Problem requirements
Check every line below for the string "faith". Copy the ones that have it.

Data
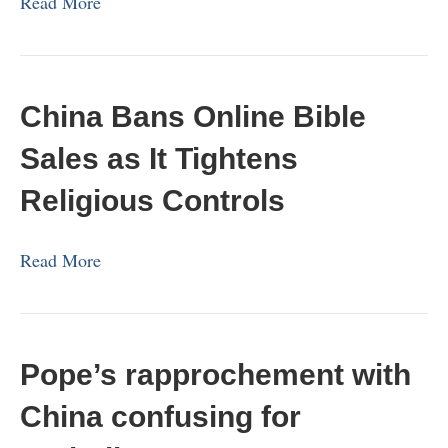
Read More
China Bans Online Bible
Sales as It Tightens
Religious Controls
Read More
Pope’s rapprochement with
China confusing for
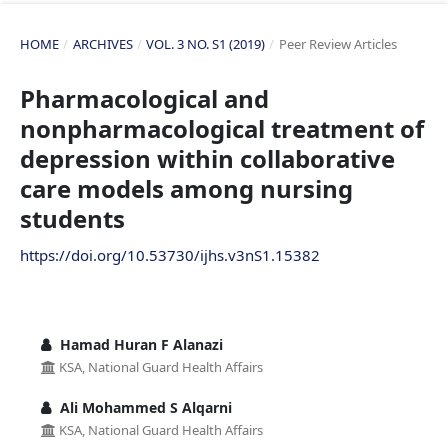
HOME
/
ARCHIVES
/
VOL. 3 NO. S1 (2019)
/
Peer Review Articles
Pharmacological and
nonpharmacological treatment of
depression within collaborative
care models among nursing
students
https://doi.org/10.53730/ijhs.v3nS1.15382
Hamad Huran F Alanazi
KSA, National Guard Health Affairs
Ali Mohammed S Alqarni
KSA, National Guard Health Affairs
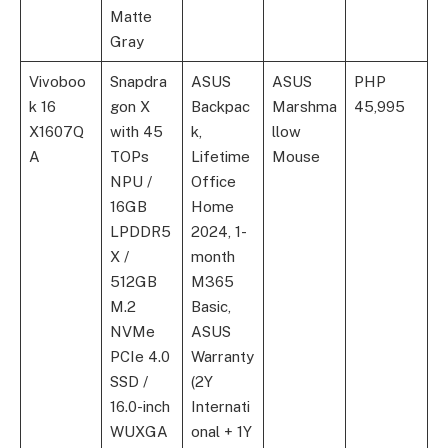
Matte
Gray
Vivoboo
Snapdra
ASUS
ASUS
PHP
k 16
gon X
Backpac
Marshma
45,995
X1607Q
with 45
k,
llow
A
TOPs
Lifetime
Mouse
NPU /
Office
16GB
Home
LPDDR5
2024, 1-
X /
month
512GB
M365
M.2
Basic,
NVMe
ASUS
PCIe 4.0
Warranty
SSD /
(2Y
16.0-inch
Internati
WUXGA
onal + 1Y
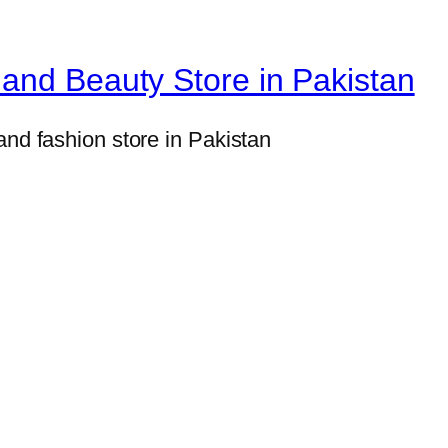
a
l
and Beauty Store in Pakistan
B
a
and fashion store in Pakistan
t
h
r
o
o
m
O
r
g
a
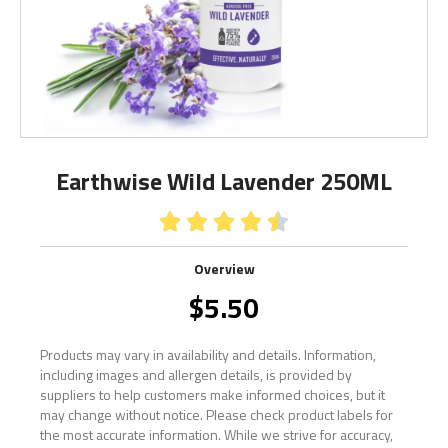
Earthwise Wild Lavender 250ML





Overview
$
5.50
Products may vary in availability and details. Information,
including images and allergen details, is provided by
suppliers to help customers make informed choices, but it
may change without notice. Please check product labels for
the most accurate information. While we strive for accuracy,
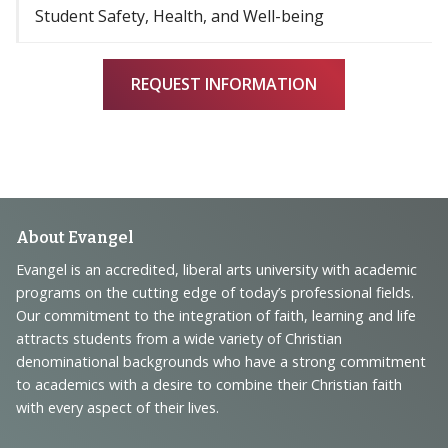
Student Safety, Health, and Well-being
REQUEST INFORMATION
Footer
About Evangel
Navigation
Evangel is an accredited, liberal arts university with academic
programs on the cutting edge of today’s professional fields.
and
Our commitment to the integration of faith, learning and life
Information
attracts students from a wide variety of Christian
denominational backgrounds who have a strong commitment
to academics with a desire to combine their Christian faith
with every aspect of their lives.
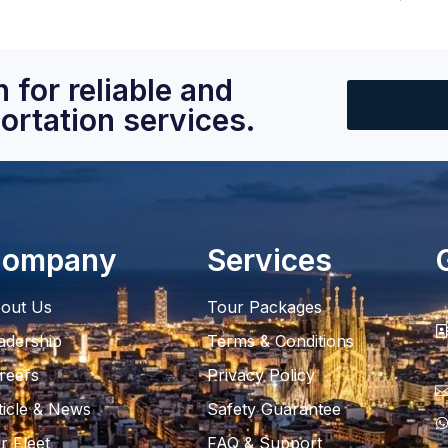
 for reliable and
ortation services.
ompany
Services
out Us
Tour Packages
adership
Terms & Conditions
reers
Privacy Policy
ticle & News
Safety Guarantee
r Fleet
FAQ & Support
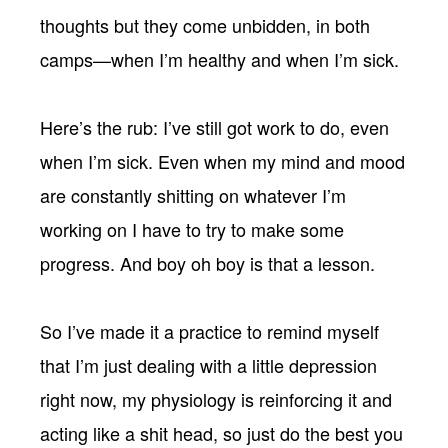
thoughts but they come unbidden, in both
camps—when I’m healthy and when I’m sick.
Here’s the rub: I’ve still got work to do, even
when I’m sick. Even when my mind and mood
are constantly shitting on whatever I’m
working on I have to try to make some
progress. And boy oh boy is that a lesson.
So I’ve made it a practice to remind myself
that I’m just dealing with a little depression
right now, my physiology is reinforcing it and
acting like a shit head, so just do the best you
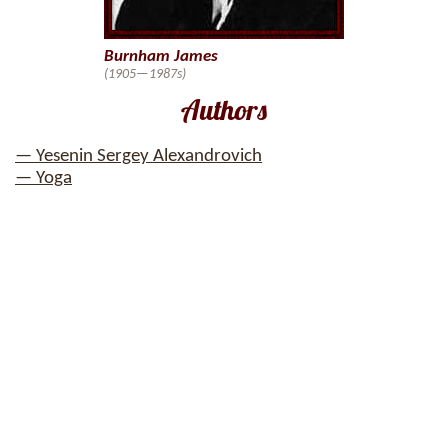
Burnham James
(1905—1987s)
Authors
— Yesenin Sergey Alexandrovich
— Yoga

Exercise answer
Our commitment to the integration of faith, learning and life
to academics with a desire to combine their Christian faith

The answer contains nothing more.